Directions for this task: The answer should consist of the records below, repeated exactly, and no pictures.

The data Block Start

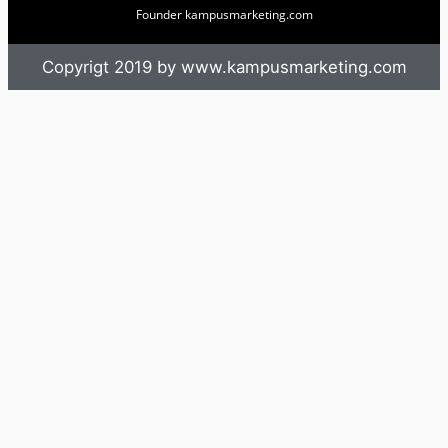
Founder kampusmarketing.com
Copyrigt 2019 by www.kampusmarketing.com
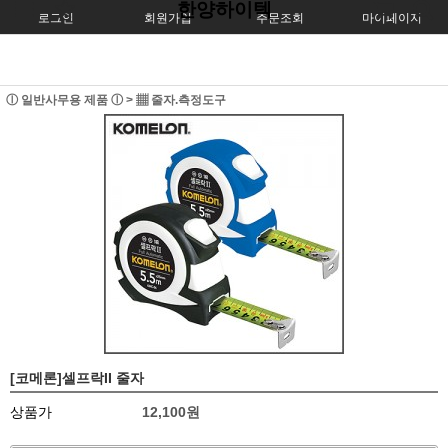
한양하이텍
로그인
회원가입
주문조회
마이페이지
ⓛ 일반사무용 제품 ⓛ
>
▦ 줄자.측정도구
[코메론]셀프락II 줄자
상품가
12,100
원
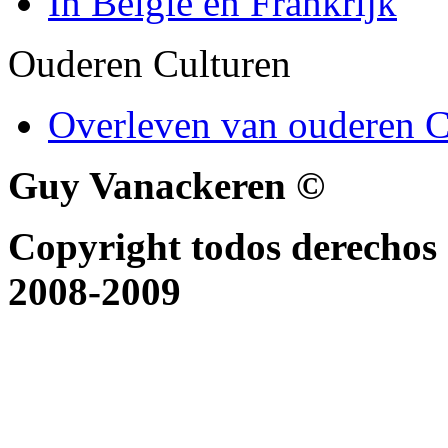
In België en Frankrijk
Ouderen Culturen
Overleven van ouderen C
Guy Vanackeren ©
Copyright todos derechos 
2008-2009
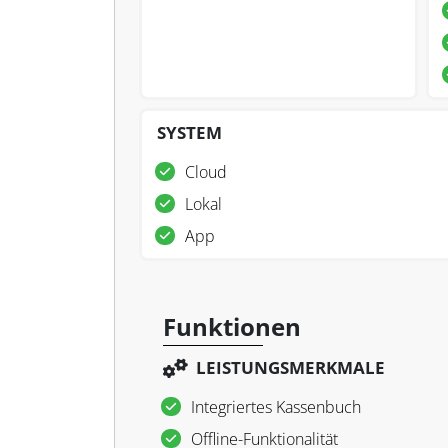
SYSTEM
Cloud
Lokal
App
Funktionen
LEISTUNGSMERKMALE
Integriertes Kassenbuch
Offline-Funktionalität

The data Block End

Answer for the task:
Founder kampusmarketing.com
Copyrigt 2019 by www.kampusmarketing.com
한양하이텍
로그인
회원가입
주문조회
마이페이지
ⓛ 일반사무용 제품 ⓛ
>
▦ 줄자.측정도구
[코메론]셀프락II 줄자
상품가
12,100
원
In België en Frankrijk
Ouderen Culturen
Overleven van ouderen C
Guy Vanackeren ©
Copyright todos derechos 
2008-2009
SYSTEM
Cloud
Lokal
App
Funktionen
LEISTUNGSMERKMALE
Integriertes Kassenbuch
Offline-Funktionalität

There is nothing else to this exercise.